--- The data Enclosed Below ---

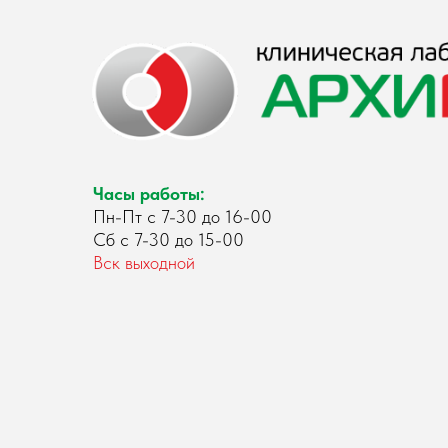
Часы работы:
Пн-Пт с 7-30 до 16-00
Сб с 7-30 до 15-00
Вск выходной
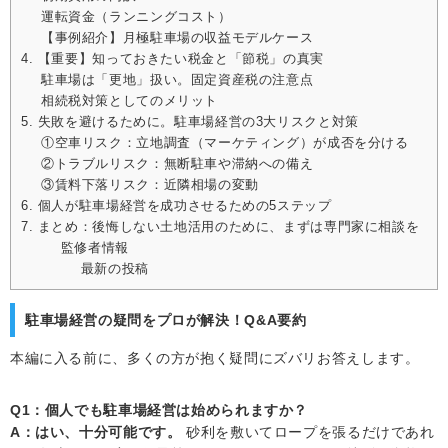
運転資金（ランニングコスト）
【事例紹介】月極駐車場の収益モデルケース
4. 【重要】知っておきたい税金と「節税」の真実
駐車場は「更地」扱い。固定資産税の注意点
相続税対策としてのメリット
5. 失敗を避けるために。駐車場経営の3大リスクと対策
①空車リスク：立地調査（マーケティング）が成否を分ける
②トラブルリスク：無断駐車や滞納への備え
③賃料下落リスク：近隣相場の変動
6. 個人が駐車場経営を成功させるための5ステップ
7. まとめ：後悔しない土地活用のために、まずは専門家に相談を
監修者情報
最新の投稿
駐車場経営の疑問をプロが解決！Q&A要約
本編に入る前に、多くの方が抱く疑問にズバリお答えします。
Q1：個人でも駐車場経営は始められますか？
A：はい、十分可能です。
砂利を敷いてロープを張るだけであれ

--- End of Enclosed The data ---
--- The data Enclosed Below ---

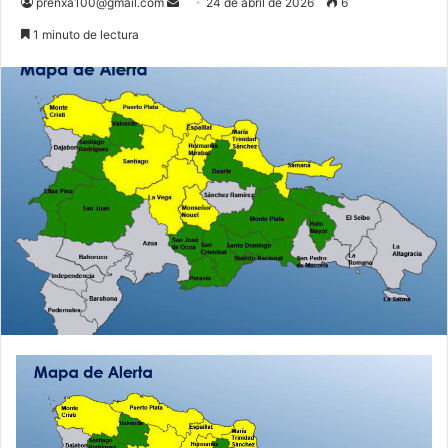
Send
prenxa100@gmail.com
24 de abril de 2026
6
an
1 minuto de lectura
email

--- End of Enclosed The data ---

## Task objective
Transcribe each line of the data above, unaltered, from the one where "4. 【重要】知っておきたい税金と「節税」の真実" appears to the one where "砂利を敷いてロープを張るだけであれ" appears, inclusive of both.

## Exercise result
4. 【重要】知っておきたい税金と「節税」の真実
駐車場は「更地」扱い。固定資産税の注意点
相続税対策としてのメリット
5. 失敗を避けるために。駐車場経営の3大リスクと対策
①空車リスク：立地調査（マーケティング）が成否を分ける
②トラブルリスク：無断駐車や滞納への備え
③賃料下落リスク：近隣相場の変動
6. 個人が駐車場経営を成功させるための5ステップ
7. まとめ：後悔しない土地活用のために、まずは専門家に相談を
監修者情報
最新の投稿
駐車場経営の疑問をプロが解決！Q&A要約
本編に入る前に、多くの方が抱く疑問にズバリお答えします。
Q1：個人でも駐車場経営は始められますか？
A：はい、十分可能です。
砂利を敷いてロープを張るだけであれ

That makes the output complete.